In March, students spent two chilly afternoons recording data at Mount Auburn, tombstone by tombstone. Led by co-instructors Jesse Bennett and Nancy Sheads, they logged names, dates, grave marker GPS coordinates, and documentary photographs of several rows in “Saint’s Rest,” one of the oldest sections of the cemetery. This data will enrich the Resurrecting Mount Auburn website and Find-A-Grave, a crowd-sourced digital grave-site collection, allowing researchers and descendants to find information about the interred and locate actual grave-sites with more precision.

With regular grounds-keeping at the cemetery, more grave markers are becoming visible as the grass is tamed–although quite a few are still obscured. Here is what this work looks like.

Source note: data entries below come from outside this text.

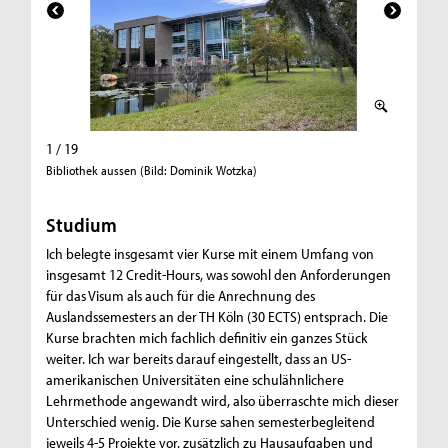
1 / 19
2 / 19
Bibliothek aussen (Bild: Dominik Wotzka)
Biblioth
Studium
Ich belegte insgesamt vier Kurse mit einem Umfang von
insgesamt 12 Credit-Hours, was sowohl den Anforderungen
für das Visum als auch für die Anrechnung des
Auslandssemesters an der TH Köln (30 ECTS) entsprach. Die
Kurse brachten mich fachlich definitiv ein ganzes Stück
weiter. Ich war bereits darauf eingestellt, dass an US-
amerikanischen Universitäten eine schulähnlichere
Lehrmethode angewandt wird, also überraschte mich dieser
Unterschied wenig. Die Kurse sahen semesterbegleitend
jeweils 4-5 Projekte vor, zusätzlich zu Hausaufgaben und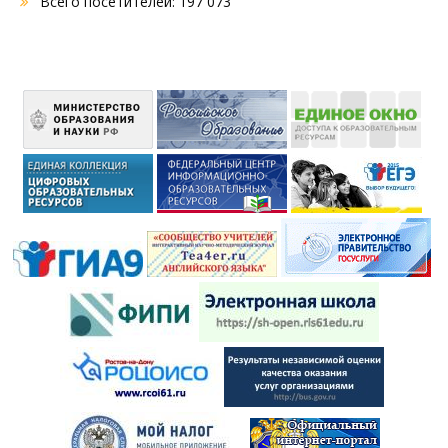
Всего посетителей:
197 073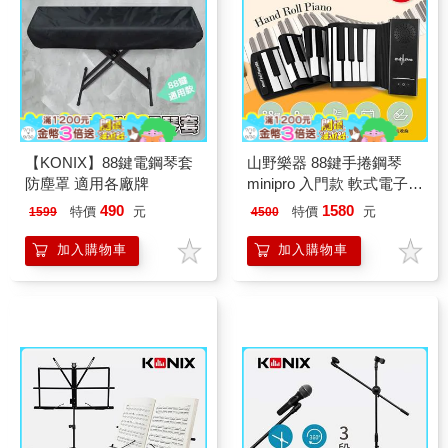
【KONIX】88鍵電鋼琴套
山野樂器 88鍵手捲鋼琴
防塵罩 適用各廠牌
minipro 入門款 軟式電子琴
初學者適用
490
1580
特價
元
特價
元
1599
4500
加入購物車
加入購物車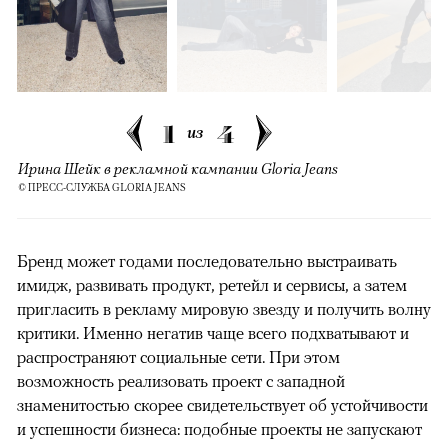
1
4
из
Ирина Шейк в рекламной кампании Gloria Jeans
© ПРЕСС-СЛУЖБА GLORIA JEANS
Бренд может годами последовательно выстраивать
имидж, развивать продукт, ретейл и сервисы, а затем
пригласить в рекламу мировую звезду и получить волну
критики. Именно негатив чаще всего подхватывают и
распространяют социальные сети. При этом
возможность реализовать проект с западной
знаменитостью скорее свидетельствует об устойчивости
и успешности бизнеса: подобные проекты не запускают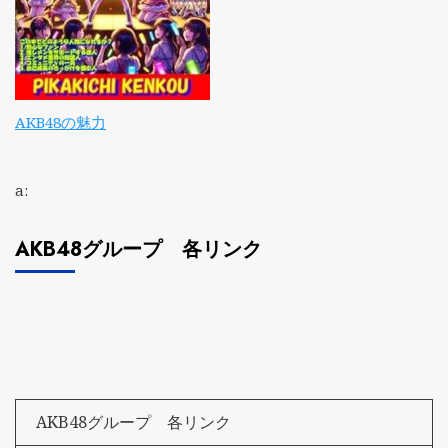
AKB48の魅力
a:
AKB48グループ 各リンク
AKB48グループ 各リンク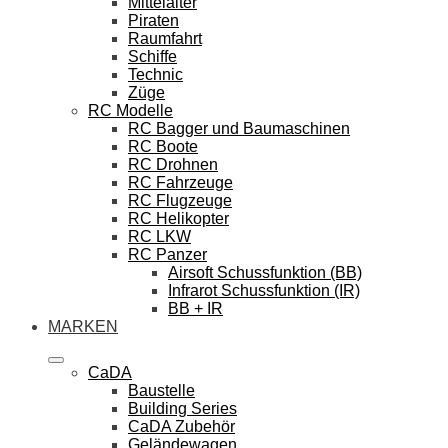
Mittelalter
Piraten
Raumfahrt
Schiffe
Technic
Züge
RC Modelle
RC Bagger und Baumaschinen
RC Boote
RC Drohnen
RC Fahrzeuge
RC Flugzeuge
RC Helikopter
RC LKW
RC Panzer
Airsoft Schussfunktion (BB)
Infrarot Schussfunktion (IR)
BB + IR
MARKEN
CaDA
Baustelle
Building Series
CaDA Zubehör
Geländewagen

From left to right, top to bottom: Jesse Bennett, Research Coordinator for the cemetery and co-instructor of the class, gives a tour while students document via photographic and audio recording; Nancy Sheads, a volunteer researcher for the cemetery, archivist, and co-instructor of the class, discusses tombstone symbolism; students documenting gravesite data; examining a partially obscured marker for clues about the name and dates of the interred; matching grave-markers to historic plot maps; flagging an area to determine the outlines of a family plot, where the markers have been buried over time; reading a biography on a tombstone.